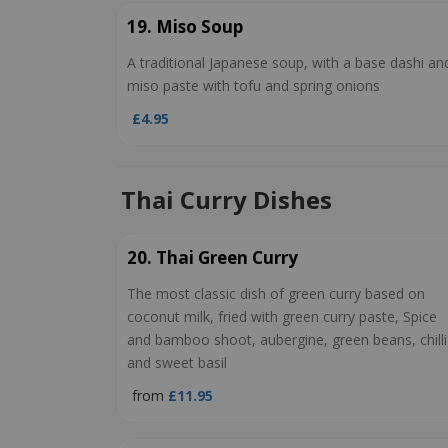
19. Miso Soup
A traditional Japanese soup, with a base dashi an
miso paste with tofu and spring onions
£4.95
Thai Curry Dishes
20. Thai Green Curry
The most classic dish of green curry based on
coconut milk, fried with green curry paste, Spice
and bamboo shoot, aubergine, green beans, chilli
and sweet basil
from
£11.95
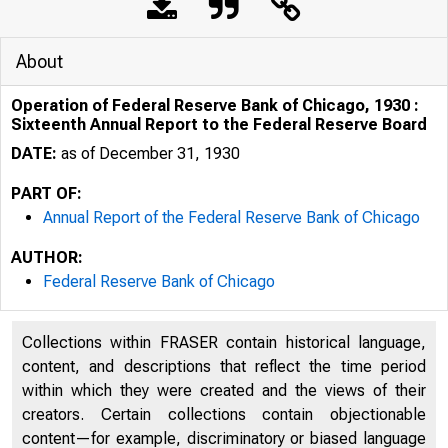
About
Operation of Federal Reserve Bank of Chicago, 1930 :
Sixteenth Annual Report to the Federal Reserve Board
DATE:
as of December 31, 1930
PART OF:
Annual Report of the Federal Reserve Bank of Chicago
AUTHOR:
Federal Reserve Bank of Chicago
Collections within FRASER contain historical language,
content, and descriptions that reflect the time period
within which they were created and the views of their
creators. Certain collections contain objectionable
content—for example, discriminatory or biased language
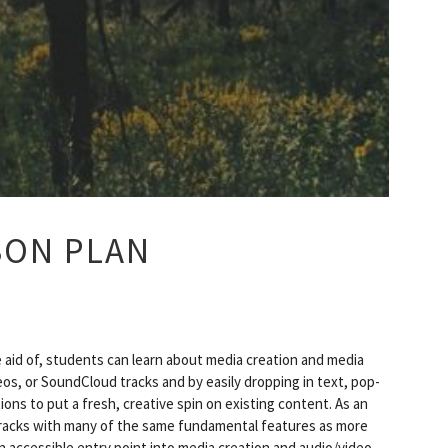
SON PLAN
e aid of, students can learn about media creation and media
s, or SoundCloud tracks and by easily dropping in text, pop-
ons to put a fresh, creative spin on existing content. As an
tracks with many of the same fundamental features as more
 accessible entry point into media creation and audio/video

★ ★ ★ ★ ★ ★ ★

▶ _ACTIVITY_
Would you set down the listing exactly, omitting pictures?

▶ _REPLY TO THE TASK_
19. Miso Soup
A traditional Japanese soup, with a base dashi an
miso paste with tofu and spring onions
£4.95
Thai Curry Dishes
20. Thai Green Curry
The most classic dish of green curry based on
coconut milk, fried with green curry paste, Spice
and bamboo shoot, aubergine, green beans, chilli
and sweet basil
from
£11.95
About
Operation of Federal Reserve Bank of Chicago, 1930 :
Sixteenth Annual Report to the Federal Reserve Board
DATE:
as of December 31, 1930
PART OF:
Annual Report of the Federal Reserve Bank of Chicago
AUTHOR:
Federal Reserve Bank of Chicago
Collections within FRASER contain historical language,
content, and descriptions that reflect the time period
within which they were created and the views of their
creators. Certain collections contain objectionable
content—for example, discriminatory or biased language
SON PLAN
e aid of, students can learn about media creation and media
s, or SoundCloud tracks and by easily dropping in text, pop-
ons to put a fresh, creative spin on existing content. As an
tracks with many of the same fundamental features as more
 accessible entry point into media creation and audio/video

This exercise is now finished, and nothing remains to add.